Olivia McQueen as a teenager in the late 1950s
Olivia McQueen as a teenager in the late 1950s

Olivia Ferguson McQueen was finally awarded her high school diploma on Saturday, May 25 — some 54 years after she fought to integrate the all-white high school she was barred from in Charlottesville, Va.

McQueen was just 16 in 1958, when the the Civil Rights Movement was coming into full bloom, when she was part of a lawsuit to integrate the Charlottesville City Schools. Despite winning in court, McQueen was outcasted her senior year and was never awarded a true diploma.


But McQueen was armored with the same resiliency with the rest of her mostly young Civil Rights advocates that was led by a young 28-year-old Martin Luther King. Eventually McQueen obtained her master’s degree despite the absence of a formal high school certificate.

There were detours and roadblocks at every turn for the young McQueen. An early 1959 Virginia Supreme Court ruling overturning Massive Resistance that should have required the school system to allow McQueen to attend the previously all-white Lane High School. But the school board had other plans. They barred McQueen from attending Lane, and she was sequestered senior year being tutored in the school board office.


“What a day this is,” McQueen said, according to the HuffPost. “It really was a surprise when I received a call saying that something was being planned, but I didn’t know to what extent something was being planned.”

Albemarle County Public Schools Superintendent Pamela Moran, and Charlottesville City Schools Superintendent Rosa Atkins awarded McQueen her diploma in a ceremony at what is now Burley Middle School.

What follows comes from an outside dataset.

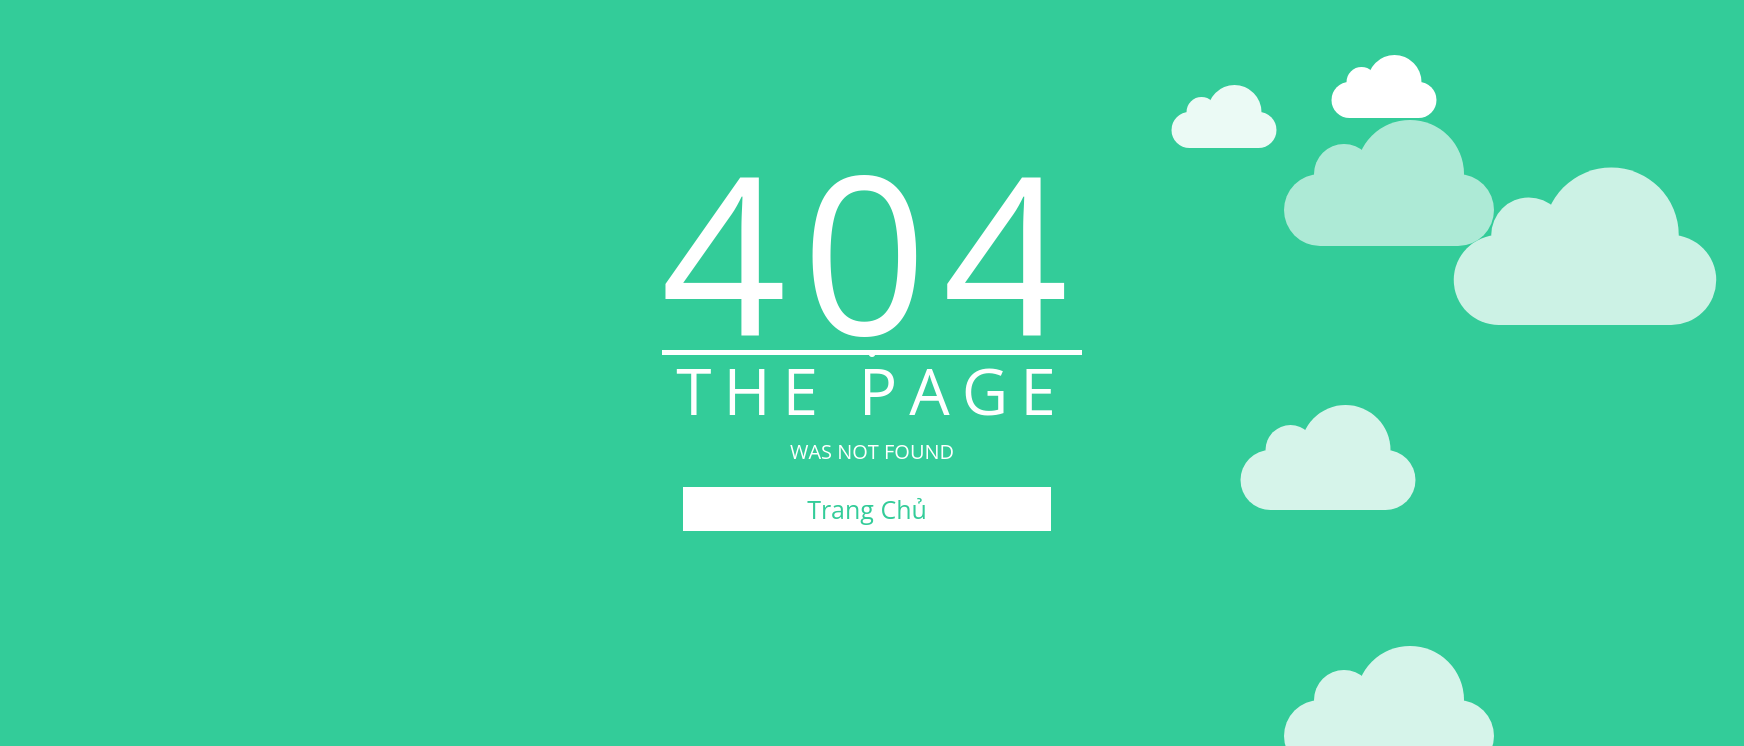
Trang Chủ (867, 509)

When McQueen was a student, Burley served as the black high school for both county and city students. It is now an Albemarle County school.

In the auditorium where she watched her peers graduate in June 1959, the school system and the Burley High Varsity Club celebrated McQueen’s contribution to generations of African-American school children who came after her.

“I would like to think that I have made a difference, and continue to make a difference,” she said after being handed a framed diploma by Atkins and Moran. “But the truth is, we have all made a difference.”

McQueen began making a difference when she pursued her undergraduate and graduate degrees without a high school diploma. She matriculated through Hampton University, earning her bachelor of science degree in early childhood education in 1963, before procuring her master’s of education from Trinity College in Washington, D.C.

Perhaps because of being blacklisted in her hometown, McQueen devoted the balance of her career as an educator outside of Virginia, county school officials reported. But she didn’t go far. McQueens now calls Washington, D.C. home, a few hours drive north of Charlottesville.